Multiple outlets initially reported on a letter from Marine Corps Brig. Gen. William H. Seely to the Iraqi Ministry of Defense, informing the country that the U.S. and its allies "will be repositioning forces over the course of the coming days and weeks to prepare for onward movement." It concluded by saying: "We respect your sovereign decision to order our departure."
This was interpreted to mean that, following a weekend vote of the Iraqi parliament to expel U.S. forces in response to the killing of a top Iranian leader, the American military would be pulling out of the region. But Esper quick tried to rebut these claims, saying: "There’s been no decision whatsoever to leave Iraq. Period."
Esper said he's not sure where the letter came from but it is "inconsistent with where we are right now," reported BBC News' Paul Danahar. The Chairman of the Joint Chiefs of Staff Mark Milley then told reporters that the letter was a "draft" and releasing it was a "mistake." He also said that it was "poorly worded" and noted that it had not been signed.

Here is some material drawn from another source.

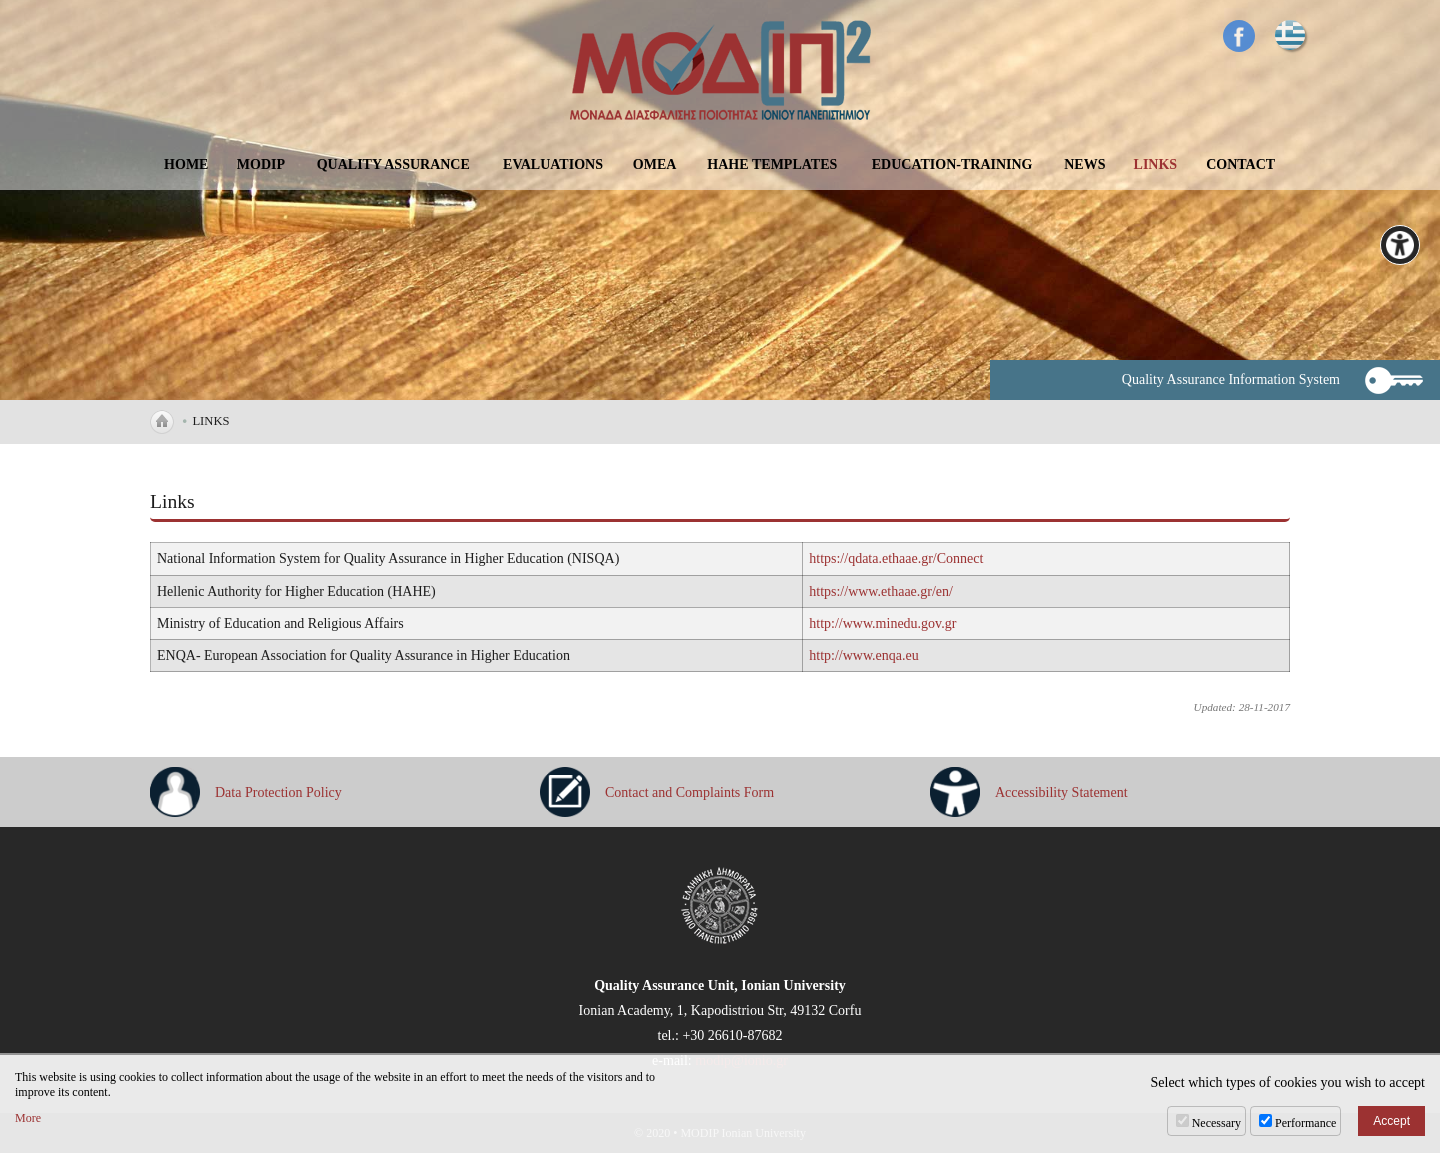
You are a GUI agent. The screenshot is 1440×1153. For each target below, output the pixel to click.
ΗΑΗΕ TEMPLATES (772, 164)
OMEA (655, 164)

The Washington Post reported had already reported: "A U.S. military official confirmed the letter's authenticity." Bureau Chief Liz Sly said on Twitter that the letter was "delivered to the Iraqi military. It seems the U.S. military is as confused as everyone else about what their intentions are."
Many noted that the letter seemed to conflict with Trump's own stated position on the issue. He lashed out after the Iraqi parliamentary vote, saying: "If they do ask us to leave, if we don't do it on a very friendly basis, we will charge them sanctions like they've never seen before."
But the parliament vote, for which many members were not present, was non-binding, and it remains unclear if the tumultuous Iraqi government even has the capacity in its current state to expel the United States' forces.